WHAT YOU SHOULD DO: Search the listing below for the word "interactable" and return each line that contains it.

GIVEN DATA:
▼
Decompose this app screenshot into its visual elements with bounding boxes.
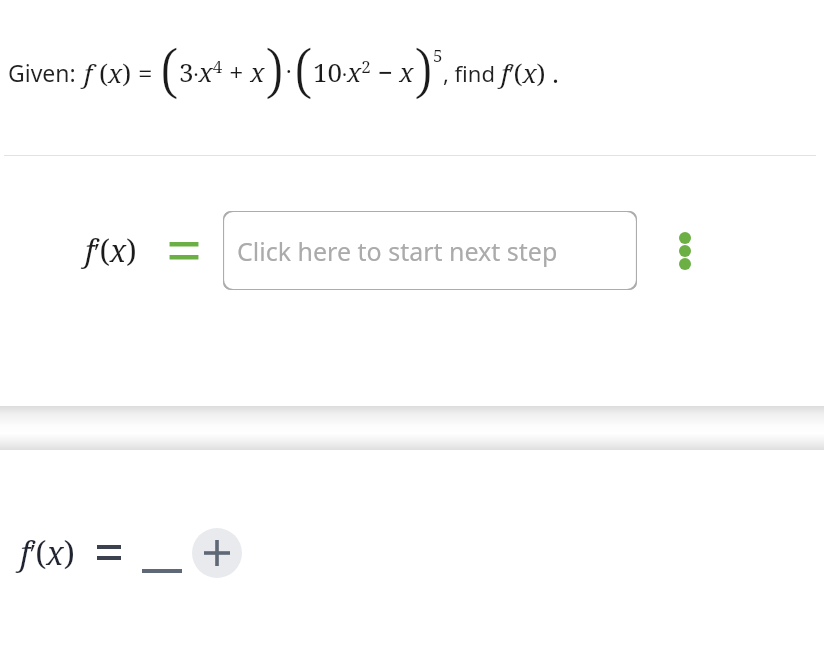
staticText: 5 (433, 44, 443, 67)
staticText: ) (265, 30, 284, 109)
staticText: ( (294, 30, 313, 109)
button[interactable]: Empty term (141, 533, 183, 573)
staticText: Click here to start next step (237, 234, 558, 268)
staticText: ) (414, 30, 433, 109)
button[interactable]: Click here to start next step (223, 211, 637, 290)
button[interactable]: Add term (192, 528, 242, 578)
staticText: f (x) = (84, 55, 160, 90)
button[interactable]: More options (663, 223, 707, 279)
staticText: , find (443, 58, 501, 88)
staticText: ( (160, 30, 179, 109)
staticText: Given: (8, 57, 76, 88)
staticText: f′(x) . (501, 55, 559, 90)
staticText: f′(x) (85, 230, 137, 271)
staticText: 10·x2 − x (313, 54, 414, 89)
staticText: 3·x4 + x (179, 54, 265, 89)
staticText: · (286, 55, 292, 85)
staticText: f′(x) (20, 531, 75, 575)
▲
EXERCISE RESPONSE:
button[interactable]: Empty term (141, 533, 183, 573)
button[interactable]: Click here to start next step (223, 211, 637, 290)
button[interactable]: Add term (192, 528, 242, 578)
button[interactable]: More options (663, 223, 707, 279)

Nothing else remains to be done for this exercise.